A questo proposito spostiamoci in cucina, e pensiamo a quando usiamo l'olio per friggere: dai ammettiamolo, anche se ci siamo messi in testa di cucinare senza grassi un peccatuccio di gola in questo senso ogni tanto ci scappa, è normale. Ci gustiamo la nostra frittura e, finita la festa, ci accingiamo a lavare piatti e padelle unti e bisunti di olio. Una sgrossata nel lavandino e, per chi ce l'ha, tutto in lavastoviglie.

In tutto questo, DOVE FINISCE L'OLIO? 

Eh si. L'olio è a tutti gli effetti uno scarto al pari di tutto ciò che buttiamo nella raccolta differenziata. Solo che, a differenza di vetro, carta, plastica ecc. ecc., è molto ma molto più subdolo: una cartaccia buttata a terra salta subito all'occhio, mentre l'olio disperso nell'ambiente, a meno che sia presente in quantità industriale, è pressoché invisibile.

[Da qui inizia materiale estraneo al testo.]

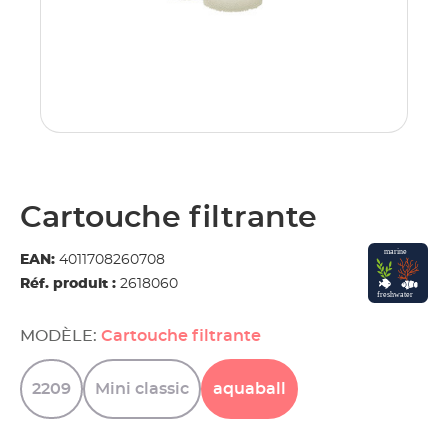
Cartouche filtrante
EAN:
4011708260708
Réf. produit :
2618060
MODÈLE:
Cartouche filtrante
2209
Mini
classic
aquaball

Solo che i suoi effetti sono devastanti: tanto per cominciare, la sua presenza nelle acque che arrivano al depuratore affatica tantissimo l'impianto, costringendolo a spendere molta più energia per svolgere il suo compito. In più, la sua tendenza a galleggiare e a non mescolarsi (è più leggero dell'acqua, anche se di poco!!) lo porta a formare un velo sottilissimo, che ostacola l'ossigenazione dell'acqua sottostante creando seri problemi alla sopravvivenza di flora e fauna dei corsi d'acqua.

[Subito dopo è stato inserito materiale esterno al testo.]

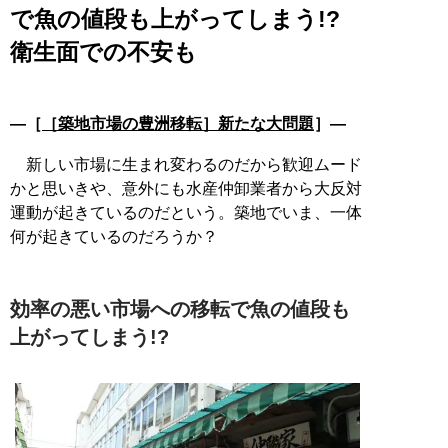
で魚の値段も上がってしまう!?
衛生面での不安も
―［
［築地市場の豊洲移転］新たな大問題
］―
新しい市場に生まれ変わるのだから歓迎ムード
かと思いきや、意外にも水産仲卸業者から大反対
運動が起きているのだという。築地でいま、一体
何が起きているのだろうか？
効率の悪い市場への移転で魚の値段も
上がってしまう!?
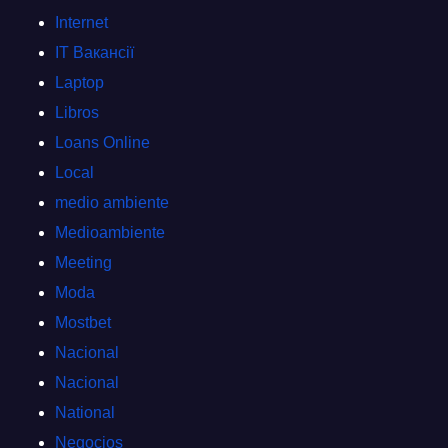
Internet
IT Вакансії
Laptop
Libros
Loans Online
Local
medio ambiente
Medioambiente
Meeting
Moda
Mostbet
Nacional
Nacional
National
Negocios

Voi direte: che danno potrà mai fare la piccola quantità di olio che uso per la mia frittura, o che viene dal mio barattolo di funghetti sott'olio?
Ecco, tanto per farvi un'idea: immaginatevi un'enorme vasca alta un metro, larga altrettanto, lunga 1 km e piena d'acqua fino all'orlo. Totale: 1 milione di litri. Tantissimo, vero? Eppure, è la quantità che viene inquinata da 1 litro d'olio. 1 litro contro 1 milione, è un rapporto esorbitante.

A questo punto, penso che alla maggior parte dei miei (pochi) lettori sia sorta una domanda: COSA POSSIAMO FARE? E' evidente infatti che non si può fare finta di niente, l'inquinamento da olio, ragionando anche solo in termini monetari, rischia di costare tantissimo al nostro portafoglio (i depuratori e le tasse sui rifiuti si devono pur pagare!!).

Ebbene, da questo punto di vista, bisogna ammettere che a livello di servizi pubblici siamo ancora un po' carenti: spesso infatti è il privato cittadino che deve muoversi di persona, cercare il centro/consorzio di raccolta più vicino, e portarvi l'olio che ha messo da parte man mano: un comportamento virtuoso che, per la pigrizia di cui sopra, non è così scontato che venga attuato. Pensando alla mia personale vita quotidiana, quando mi sono trasferito nel paese in cui vivo attualmente, e ho chiesto informazioni in Comune per la raccolta dell'olio esausto, la segretaria è letteralmente caduta dalle nuvole. Fortunatamente nel Comune di residenza dei miei genitori il servizio è disponibile, per cui basta organizzarsi: raccolgo l'olio a parte e, quando la mia bottiglia è piena, gliela lascio da smaltire insieme al resto. Tuttavia, conoscendo l'importanza della risorsa acqua, sarebbe bene che la politica e gli enti preposti si dessero una svegliata per portare la raccolta differenziata dell'olio ai livelli di quella degli altri materiali. Non è facile, il rifiuto olio è molto più difficile da trattare, si tratta pur sempre di composti chimici, e pure pericolosi nel caso dell'olio da frittura. Nell'attesa della svegliata di cui sopra, sta a noi cittadini comuni organizzarci: in fin dei conti, è per il nostro bene, per quello delle nostre tasche, per quello dei nostri figli e dell'ambiente in cui viviamo. Già questo dovrebbe bastare a zittire sul nascere ogni polemica sul "chi deve fare cosa".

Grazie per la lettura, a voi i commenti!!